Snowed-In, Coughing, and Still Reading Mysteries ❄️📚
I’m writing this on a Tuesday that should have been my kids’ first day back at school after winter break… but winter had other plans. We’ve been snowed in since Friday afternoon, school is canceled, groceries are dwindling, and I have zipped/unzipped snow pants, boots, jackets, hats, mittens, gloves, and an extra sweater on three toddlers approximately 9,000 times in the last three and a half days.
I haven’t worn makeup. I haven’t left the house. My espresso pod supply is at DEFCON 2. Delivery trucks can’t reach us anyway. We are truly just existing right now.
Add in a two-week cough so violent I pulled the muscles between my ribs, and you’ve got my winter-break vibe. ✨ But while my husband plays with the kids in the snow (for the 15 minutes that will inevitably last), I’m writing this post.
Three Mystery Novels I Really Enjoyed
Despite reading very little since Sophie arrived in August, I recently impulsively downloaded three mystery/psychological thriller novels — and surprise! I enjoyed all three.

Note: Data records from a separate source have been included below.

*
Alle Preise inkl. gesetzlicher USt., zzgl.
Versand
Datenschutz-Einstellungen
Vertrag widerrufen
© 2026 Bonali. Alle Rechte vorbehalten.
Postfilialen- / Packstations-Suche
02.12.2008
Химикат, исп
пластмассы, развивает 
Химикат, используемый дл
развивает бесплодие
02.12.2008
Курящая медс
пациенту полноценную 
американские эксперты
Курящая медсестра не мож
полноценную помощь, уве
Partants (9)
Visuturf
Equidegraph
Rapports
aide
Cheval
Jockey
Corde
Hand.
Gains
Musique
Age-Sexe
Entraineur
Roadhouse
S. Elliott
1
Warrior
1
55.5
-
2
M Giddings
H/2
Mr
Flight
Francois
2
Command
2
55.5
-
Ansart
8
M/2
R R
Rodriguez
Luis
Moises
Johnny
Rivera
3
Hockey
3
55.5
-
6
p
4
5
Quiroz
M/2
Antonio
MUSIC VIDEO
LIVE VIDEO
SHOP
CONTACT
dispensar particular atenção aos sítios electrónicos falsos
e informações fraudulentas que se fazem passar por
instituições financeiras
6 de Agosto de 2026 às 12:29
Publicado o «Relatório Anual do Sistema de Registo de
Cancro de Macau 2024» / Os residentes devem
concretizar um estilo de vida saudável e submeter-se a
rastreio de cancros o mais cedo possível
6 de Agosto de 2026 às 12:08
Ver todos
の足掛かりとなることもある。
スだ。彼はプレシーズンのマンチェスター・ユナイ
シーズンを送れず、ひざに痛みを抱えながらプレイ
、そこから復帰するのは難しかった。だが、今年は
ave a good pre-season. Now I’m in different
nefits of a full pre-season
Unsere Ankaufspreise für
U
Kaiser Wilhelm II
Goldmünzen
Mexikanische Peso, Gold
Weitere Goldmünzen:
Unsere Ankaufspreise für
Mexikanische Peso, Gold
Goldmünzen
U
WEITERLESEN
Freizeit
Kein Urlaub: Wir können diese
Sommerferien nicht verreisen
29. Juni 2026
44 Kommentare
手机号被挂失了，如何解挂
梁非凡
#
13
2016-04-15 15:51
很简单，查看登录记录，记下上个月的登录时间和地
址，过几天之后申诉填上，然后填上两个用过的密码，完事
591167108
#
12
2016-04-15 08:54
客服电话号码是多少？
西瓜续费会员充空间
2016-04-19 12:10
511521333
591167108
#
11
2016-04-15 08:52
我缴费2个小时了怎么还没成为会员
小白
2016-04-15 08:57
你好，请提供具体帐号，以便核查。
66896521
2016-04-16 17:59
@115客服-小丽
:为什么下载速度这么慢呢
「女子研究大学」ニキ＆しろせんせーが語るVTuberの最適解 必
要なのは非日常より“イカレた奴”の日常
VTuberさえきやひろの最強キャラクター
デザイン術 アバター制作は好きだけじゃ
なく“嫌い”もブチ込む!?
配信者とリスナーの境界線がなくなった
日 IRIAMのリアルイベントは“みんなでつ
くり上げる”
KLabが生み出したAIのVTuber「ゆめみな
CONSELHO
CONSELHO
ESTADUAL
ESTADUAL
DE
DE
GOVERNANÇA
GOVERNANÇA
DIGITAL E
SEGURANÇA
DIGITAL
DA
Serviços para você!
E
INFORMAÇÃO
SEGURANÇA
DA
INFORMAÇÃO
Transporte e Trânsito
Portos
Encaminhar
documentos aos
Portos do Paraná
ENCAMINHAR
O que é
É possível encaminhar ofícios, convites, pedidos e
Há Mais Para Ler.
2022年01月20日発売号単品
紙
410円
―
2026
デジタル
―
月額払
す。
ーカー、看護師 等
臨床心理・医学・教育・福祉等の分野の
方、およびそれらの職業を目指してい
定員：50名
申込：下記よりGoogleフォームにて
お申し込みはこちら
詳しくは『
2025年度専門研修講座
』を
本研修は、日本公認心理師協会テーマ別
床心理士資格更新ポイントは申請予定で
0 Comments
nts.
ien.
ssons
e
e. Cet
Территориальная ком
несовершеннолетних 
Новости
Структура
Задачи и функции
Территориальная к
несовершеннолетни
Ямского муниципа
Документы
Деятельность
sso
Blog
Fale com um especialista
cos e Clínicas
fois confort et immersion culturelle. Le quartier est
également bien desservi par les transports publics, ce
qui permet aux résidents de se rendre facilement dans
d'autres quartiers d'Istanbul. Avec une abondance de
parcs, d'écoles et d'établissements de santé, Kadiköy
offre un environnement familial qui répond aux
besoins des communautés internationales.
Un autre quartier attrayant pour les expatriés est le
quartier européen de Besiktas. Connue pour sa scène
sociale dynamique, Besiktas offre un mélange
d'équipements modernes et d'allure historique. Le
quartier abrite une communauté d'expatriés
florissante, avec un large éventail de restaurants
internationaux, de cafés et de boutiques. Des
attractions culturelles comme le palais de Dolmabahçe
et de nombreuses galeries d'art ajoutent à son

Two of them use one of my least favorite tropes (unreliable narrators due to trauma), but both handled it surprisingly well.
Today’s books:
- That’s Not My Name by Megan Lally
- Listen for the Lie by Amy Tintera
- The Last One at the Wedding by Jason Rekulak
All three were solid, engaging, fun little whodunits, and I gave each of them 4 stars.
1. That’s Not My Name — Megan Lally
A total impulse download on a random Saturday morning. As of January 2025, it has 4.09 stars on Goodreads, and honestly, that feels right.
What I liked:
- Quick, punchy chapters that make the book truly hard to put down
- Dual POVs (both teens, both present tense — and somehow not annoying!)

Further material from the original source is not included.